Adam Schiff And Narrative Strategy

Someone mentioned that Representative Adam Schiff has a side gig as a screenwriter.

Back in 2018, Jeffrey Toobin of The New Yorker wrote a nice profile of Adam Schiff, which includes this:

Schiff mostly sticks to business with his staffers, but they all know that he was a movie buff long before he became the congressman from Hollywood. (Several years ago, his holiday gift to each staffer was a DVD of “The Big Lebowski,” which Schiff often quotes.) It’s less known that, like many lawyers in Los Angeles, Schiff has been writing screenplays on the side for years, which together amount to a kind of autobiography. “The first was a post-Holocaust story called ‘Remnant.’ ” As Schiff recalled, “I had an agent at William Morris tell me it was good but no one would want to see it—too depressing. Then ‘Schindler’s List’ came out, and I was, like, ‘Come on!’ ” His next, written when he was a prosecutor, was a murder mystery called “Minotaur.” “I had a friend who was a producer, and he said there were two answers in Hollywood—‘Yes,’ and ‘Here’s a check.’ I was getting lots of yeses.” But perhaps there is hope for his third. “It’s a spy drama,” he said. “That one is a work in progress.”

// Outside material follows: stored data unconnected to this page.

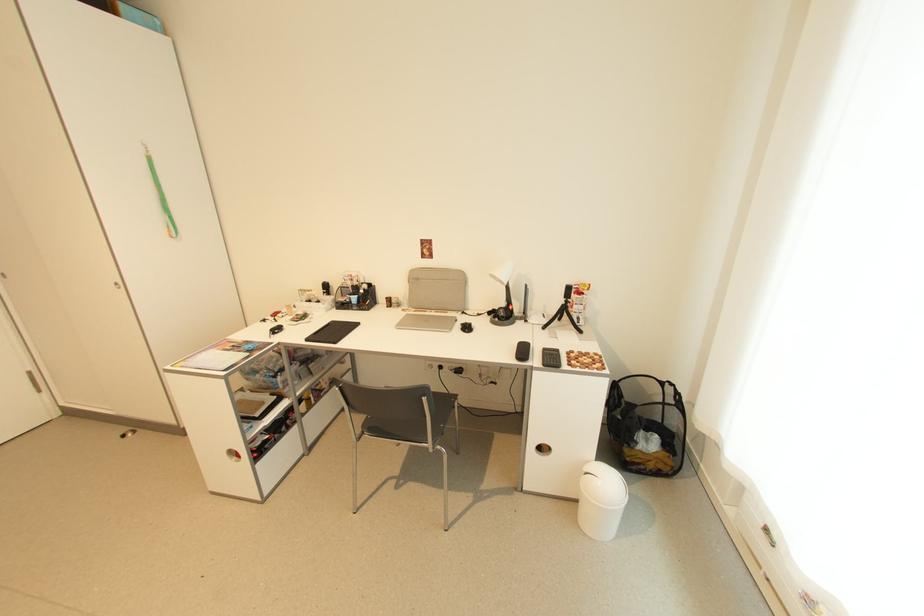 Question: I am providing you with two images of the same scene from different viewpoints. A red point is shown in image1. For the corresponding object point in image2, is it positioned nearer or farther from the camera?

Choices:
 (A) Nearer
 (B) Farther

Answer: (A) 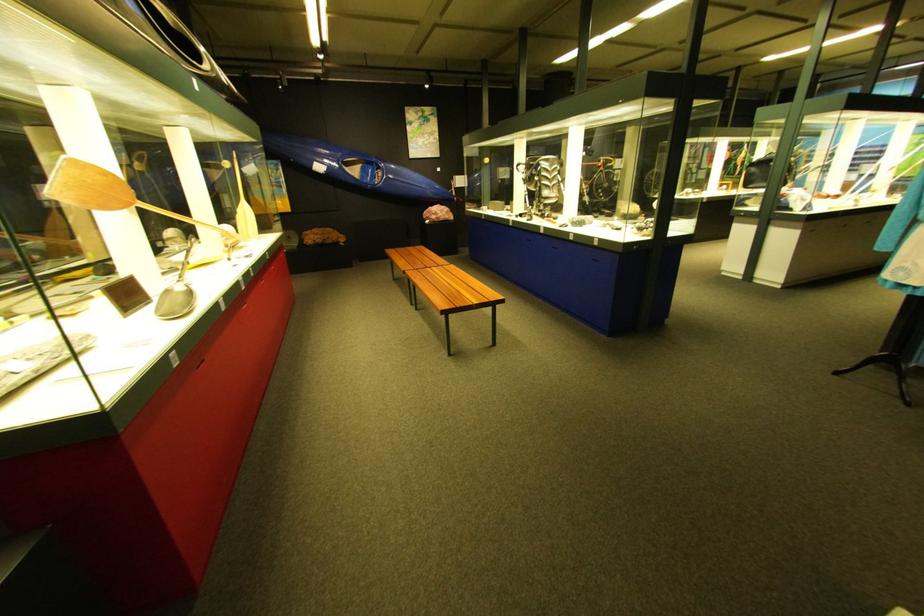 Find where to sit the kayak cockpit. Please return your answer as a coordinate pair (x, y).

(356, 168) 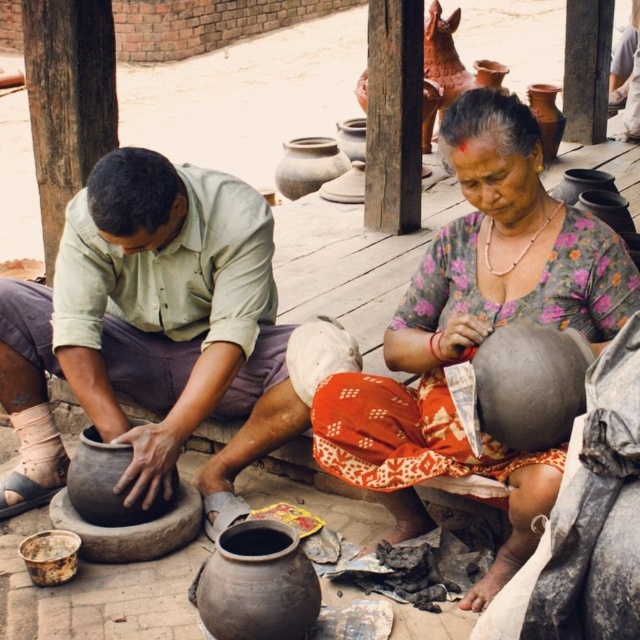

(click here to continue reading Adam Schiff’s Plans to Obliterate Trump’s Red Line | The New Yorker.)

So no wonder his closing argument yesterday was so eloquent. He’s molding the Democratic impeachment case as if it was a narrative, using his skills as a screenwriter. It makes perfect sense.

If you didn’t see the whole impeachment saga yesterday, at least watch nine minutes of Adam Schiff’s closing argument

Congressman Adam Schiff: “We believe we will have made the case overwhelmingly of the President’s guilt. He has done what he’s charged with… but I want to address one other thing tonight. Okay he’s guilty, does he really need to be removed?”